Google “Joe Girardi hot seat” and you get over 25,000 results. Review the articles and it seems any time from 2014 to the present day the question of whether Joe Girardi should be on the hot seat has presented itself over and over again. Very likely Alex Rodriguez, Didi Gregorius, and a slew of old timers like: Andy Pettitte, Mariano Rivera and Derek Jeter can attest, he’s not and he shouldn’t be.
Girardi is actually underrated a manager if you look at the very limited managerial metrics we have available. First let’s review his most notable highlights as a Skipper:
- Exclusively kept Alex Rodriguez at DH, resulting in a full year of health.
- Stuck with Didi Gregorius at shortstop despite early season struggles.
- Moved Brett Gardner into left field to maximize his defensive value.
- Switched to a 3 man rotation during the Yankees’ 2009 World Series run.
- Won the 2009 World Series.
- Has a winning record in all eight seasons as Yankees’ manager.
- Has Manager of the Year votes in eight of nine overall seasons.
- Has finished top five in Manager of the Year voting in six of nine seasons, winning the award once.
- Has finished top five in Manager of the Year voting four of the past five years
Let’s concentrate on the final three highlights, freely conceding Girardi has many more specific achievements and plenty of criticisms with in game strategy, as all managers usually do.
Joe Girardi has finished in the upper third of AL management in four of the past five years.

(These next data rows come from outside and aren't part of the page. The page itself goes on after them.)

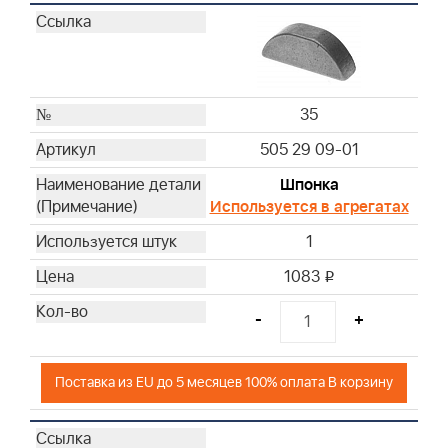
35
505 29 09-01
Шпонка
Используется в агрегатах
1
1083
i
-
+
Поставка из EU до 5 месяцев 100% оплата В корзину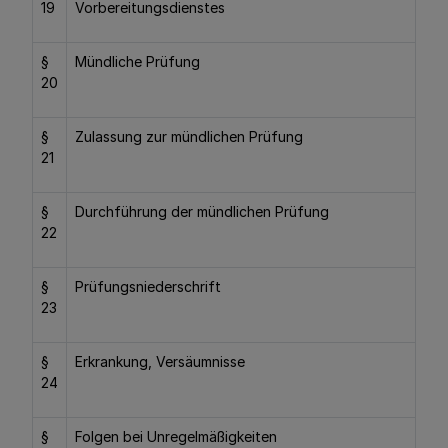
19
Vorbereitungsdienstes
§
Mündliche Prüfung
20
§
Zulassung zur mündlichen Prüfung
21
§
Durchführung der mündlichen Prüfung
22
§
Prüfungsniederschrift
23
§
Erkrankung, Versäumnisse
24
§
Folgen bei Unregelmäßigkeiten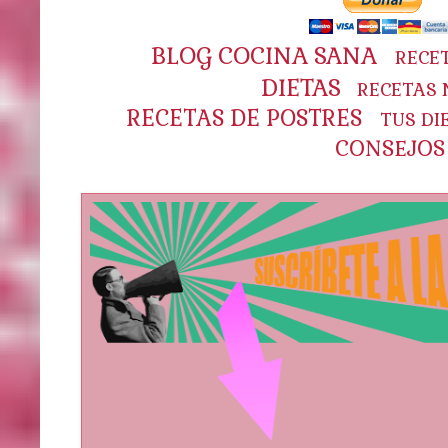
BLOG COCINA SANA
RECE
DIETAS
RECETAS 
RECETAS DE POSTRES
TUS DI
CONSEJOS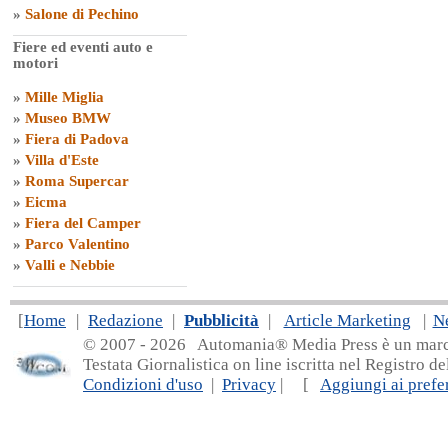
»
Salone di Pechino
Fiere ed eventi auto e
motori
»
Mille Miglia
»
Museo BMW
»
Fiera di Padova
»
Villa d'Este
»
Roma Supercar
»
Eicma
»
Fiera del Camper
»
Parco Valentino
»
Valli e Nebbie
[
Home
|
Redazione
|
Pubblicità
|
Article Marketing
|
N
© 2007 - 20
26 Automania® Media Press è un marchio 
Testata Giornalistica on line iscritta nel Registro d
Condizioni d'uso
|
Privacy
| [
Aggiungi ai prefer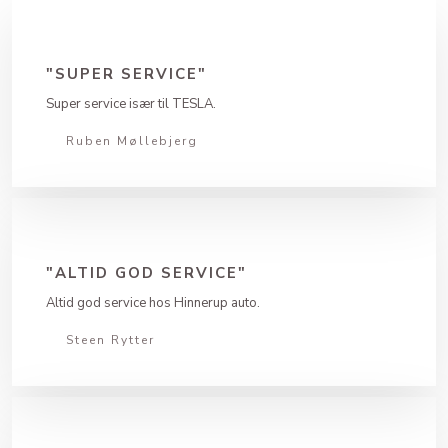
"SUPER SERVICE"
Super service især til TESLA.
Ruben Møllebjerg​
"ALTID GOD SERVICE"
Altid god service hos Hinnerup auto.
Steen Rytter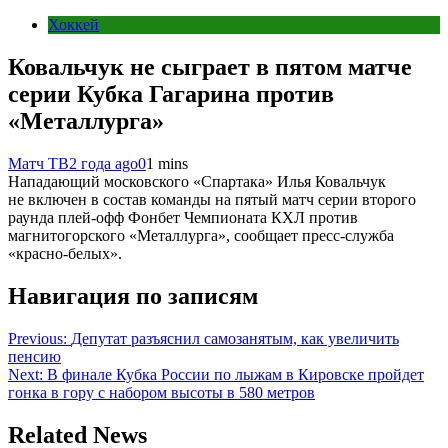
Хоккей
Ковальчук не сыграет в пятом матче
серии Кубка Гагарина против
«Металлурга»
Матч ТВ
2 года ago
0
1 mins
Нападающий московского «Спартака» Илья Ковальчук
не включен в состав команды на пятый матч серии второго
раунда плей‑офф Фонбет Чемпионата КХЛ против
магнитогорского «Металлурга», сообщает пресс‑служба
«красно‑белых».
Навигация по записям
Previous:
Депутат разъяснил самозанятым, как увеличить
пенсию
Next:
В финале Кубка России по лыжам в Кировске пройдет
гонка в гору с набором высоты в 580 метров
Related News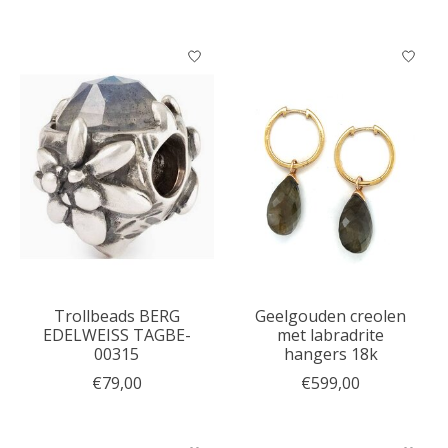
Trollbeads BERG
Geelgouden creolen
EDELWEISS TAGBE-
met labradrite
00315
hangers 18k
€79,00
€599,00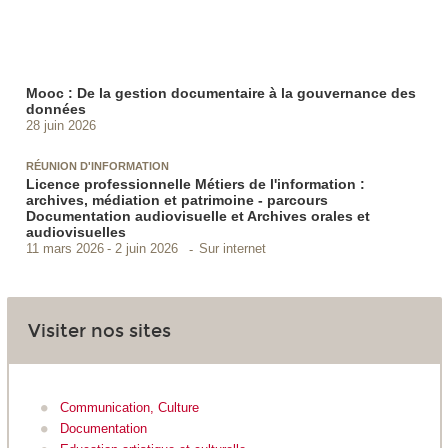
Mooc : De la gestion documentaire à la gouvernance des
données
28 juin 2026
RÉUNION D'INFORMATION
Licence professionnelle Métiers de l'information :
archives, médiation et patrimoine - parcours
Documentation audiovisuelle et Archives orales et
audiovisuelles
Sur internet
11 mars 2026
2 juin 2026
Visiter nos sites
Communication, Culture
Documentation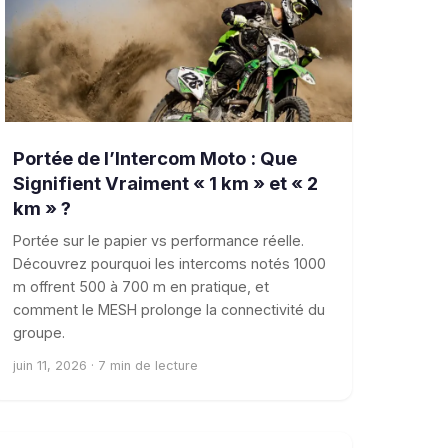
Portée de l’Intercom Moto : Que
Signifient Vraiment « 1 km » et « 2
km » ?
Portée sur le papier vs performance réelle.
Découvrez pourquoi les intercoms notés 1000
m offrent 500 à 700 m en pratique, et
comment le MESH prolonge la connectivité du
groupe.
juin 11, 2026 · 7 min de lecture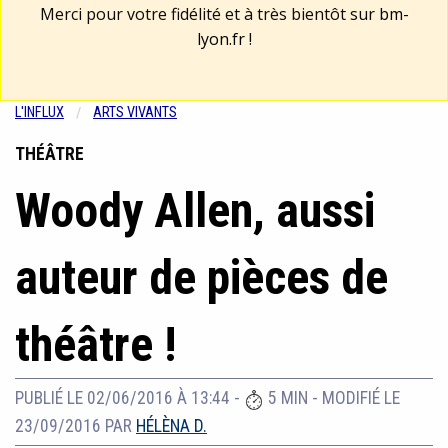
Merci pour votre fidélité et à très bientôt sur
bm-
lyon.fr
!
L'INFLUX
ARTS VIVANTS
THÉÂTRE
Woody Allen, aussi
auteur de pièces de
théâtre !
PUBLIÉ LE 02/06/2016 À 13:44
-
5 MIN
-
MODIFIÉ LE
23/09/2016
PAR
HÉLÈNA D.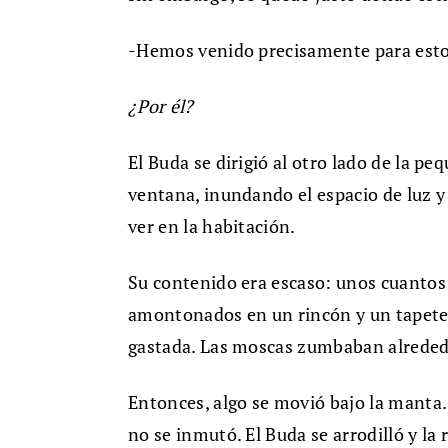
-Hemos venido precisamente para esto-
¿Por él?
El Buda se dirigió al otro lado de la pe
ventana, inundando el espacio de luz y 
ver en la habitación.
Su contenido era escaso: unos cuantos
amontonados en un rincón y un
tapet
gastada. Las moscas zumbaban alreded
Entonces, algo se movió bajo la manta.
no se inmutó. El Buda se arrodilló y la 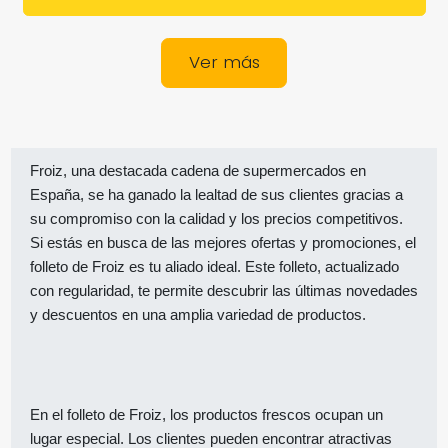
Ver más
Froiz, una destacada cadena de supermercados en
España, se ha ganado la lealtad de sus clientes gracias a
su compromiso con la calidad y los precios competitivos.
Si estás en busca de las mejores ofertas y promociones, el
folleto de Froiz es tu aliado ideal. Este folleto, actualizado
con regularidad, te permite descubrir las últimas novedades
y descuentos en una amplia variedad de productos.
En el folleto de Froiz, los productos frescos ocupan un
lugar especial. Los clientes pueden encontrar atractivas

The only other managers to have top five voting in at least four of the past five years have been: Joe Maddon and Mike Matheny, one widely considered the best manager in the game and the other presiding over one of the most successful franchises of the past decade.
If voting systems aren’t your thing, consider this: Since challenges were introduced, Girardi has won 22 of 30, or over 73%. Maddon? Just over 58%. Bruce Bochy is considered one of the best strategical managers in the game? His challenge percentage? Just over 55%. Jeff Banister and AJ. Hinch finished top two in manager of the year voting in the AL last season (Girardi finished 5th). Their percentages? 34% and just under 48%.
But challenges so minimally impact managerial success and Girardi does seem to minimize his use of them. So what about something which does a little more in depth than wins and losses, isn’t as specific as challenges or manager of the year votes and can at least hint towards a level of winning efficiency for a big league coach?
The Pythagorean W/L examines the amount of runs a team scores and surrenders and evaluates what the team’s record should be based on its offensive and defensive outputs. In his eight years at the helm for the Yankees, Girardi has met or exceeded these expectations in five seasons. Maddon, last year’s reigning NL Manager of the year and a three time winner himself? In the same sample size (since 2008 when Girardi took over for the Yankees) has done this just four times. Bochy, a three time World Series winning since 2010, has done it just one year more than Girardi, a total of six times since 2008.
So let’s take it a step further. Girardi’s statistical worst stretch as Yankees’ skipper came the two years after winning the World Series when he managed his team to six wins less than their expected success rates (but made the playoffs both years and reached the ALCS in 2010 anyway).
Even including those two years, in the six seasons since he managed the Yankees to a World Series win in his second year as Yankees’ manager in 2009, Girardi has managed his team to a net positive of +6 wins. Since 2012, however, his past three years as manager? It has been 12 more wins than expected, a -1 in 2015 and breaking even in 2012, but an astonishing 13 wins above expectations in 2013 and 2014, Girardi’s two best years exceeding his own team’s statistics.
Joe Maddon since 2010 has won five games more than expected, or one worse than Girardi and in the past four years when Girardi was a +12, Maddon has been a +5, or seven wins worse. Bochy in the same timeframes has been a +8 (since 2010) and +4 since 2012, two games better since 2010 but eight games worse since 2012.
Girardi has not been the problem, but the Yankees’ run differential and overall talent on the field has been. That’s not a reason to blame the manager as by any metric, anecdotal or statistical based, Girardi has exceeded expectations and been among the elite managers in the game.